Angus is trained to detect Clostridium difficile, a superbug that attacks people whose immune systems have been weakened by antibiotics.
He typically works at Vancouver General Hospital with his trainer, Teresa Zurberg, but the two of them came to Kelowna for a one-day visit.
Using his sharp sense of smell, Angus surveyed two units at KGH and found two reservoirs of C. difficile, said Zurberg.
“Our infection control team and our environmental services took care of it right away,” she said.
Once the bacterium is detected, the area is cleaned, often with a disinfecting robot that uses ultraviolet light.
Angus is trained to detect C. difficile and then is rewarded with either a treat or a toy.
“He doesn’t really care about C. diff,” said Zurberg. “To him, this is just a game.”
The work Angus does is essential, said Zurberg.
“It’s giving us a whole new way of looking at our hospital environments and how to use our environmental services better, how we can spread more infection control messages to the staff, to the patients and to the families,” she said. “What Angus is doing is creating a conversation around infection control and superbugs and what we can do within the environment itself to help keep these at a lower risk for everybody.”
Interior Health invited Angus and Zurberg to KGH as part of an ongoing effort to reduce cases of C. difficile, said Dr. Bing Wang, medical director of infection prevention control with IH.
“We always use the standard combination of measures to prevent C. diff, (including) strict hygiene before eating and before touching high-risk areas like door handles, (and) reducing the antibiotics we use,” said Wang.

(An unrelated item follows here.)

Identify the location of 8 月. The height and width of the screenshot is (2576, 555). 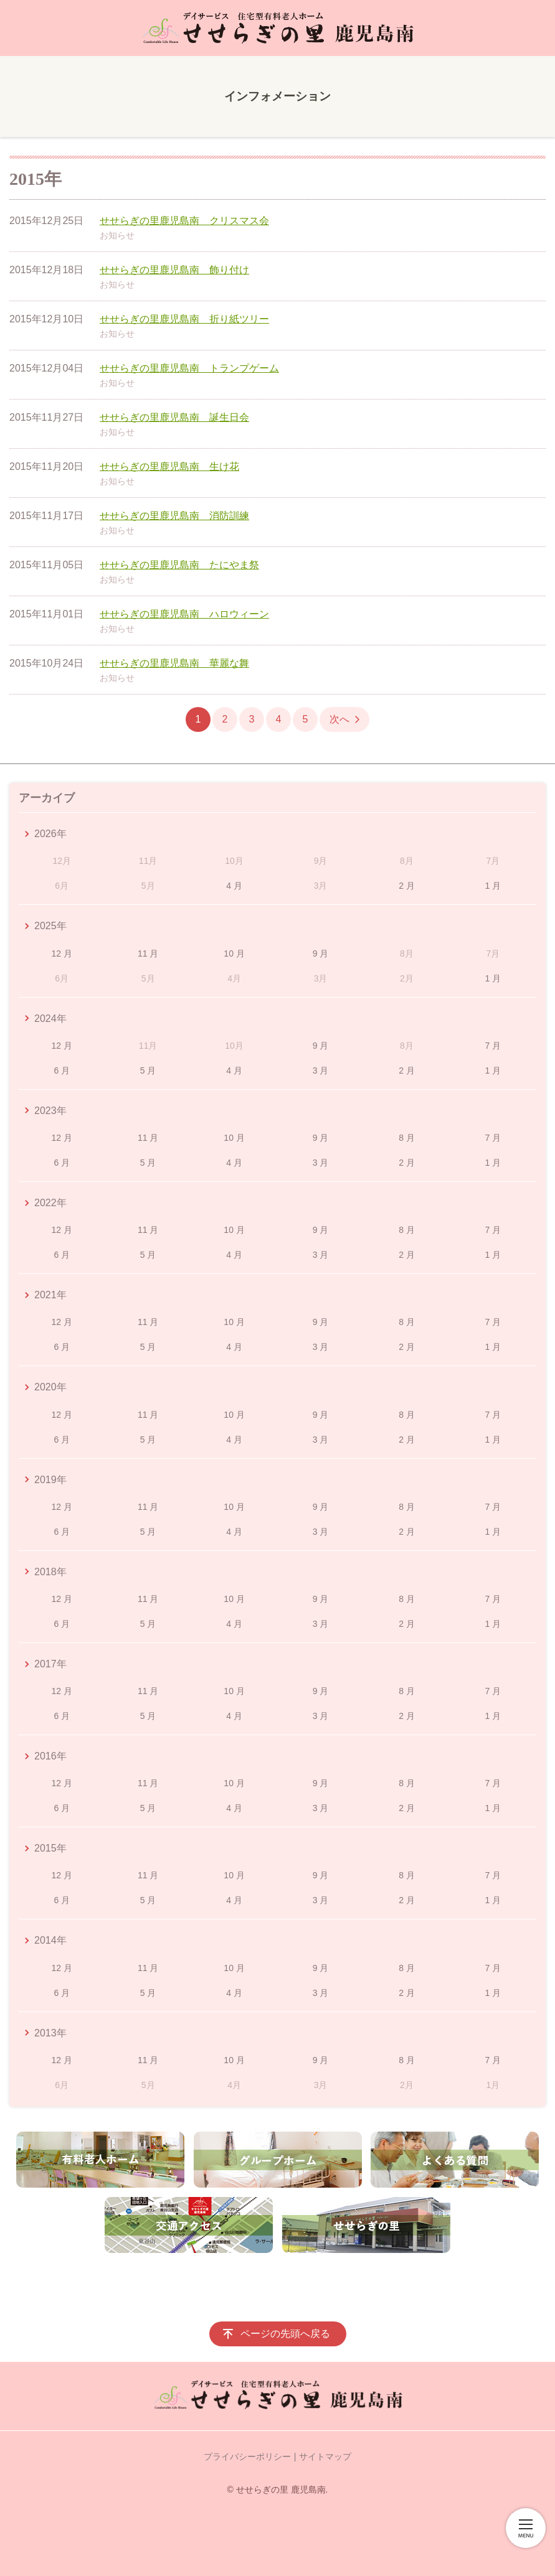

In the past few months, there have been increased cases of C. difficile in the two units Angus visited at KGH, she said.
“We are doing enhanced cleaning and enhanced infection control measures there so we don’t see more cases.”
Although Angus’s visit to KGH was only a one-day event, Zurberg said she would love Angus to come to the Interior regularly to hunt for the superbug.
“I think he’s a great provincial asset . . . that hopefully we’ll be able to take throughout the province to help all the different health authorities with looking at environmental C. diff reservoir contamination.”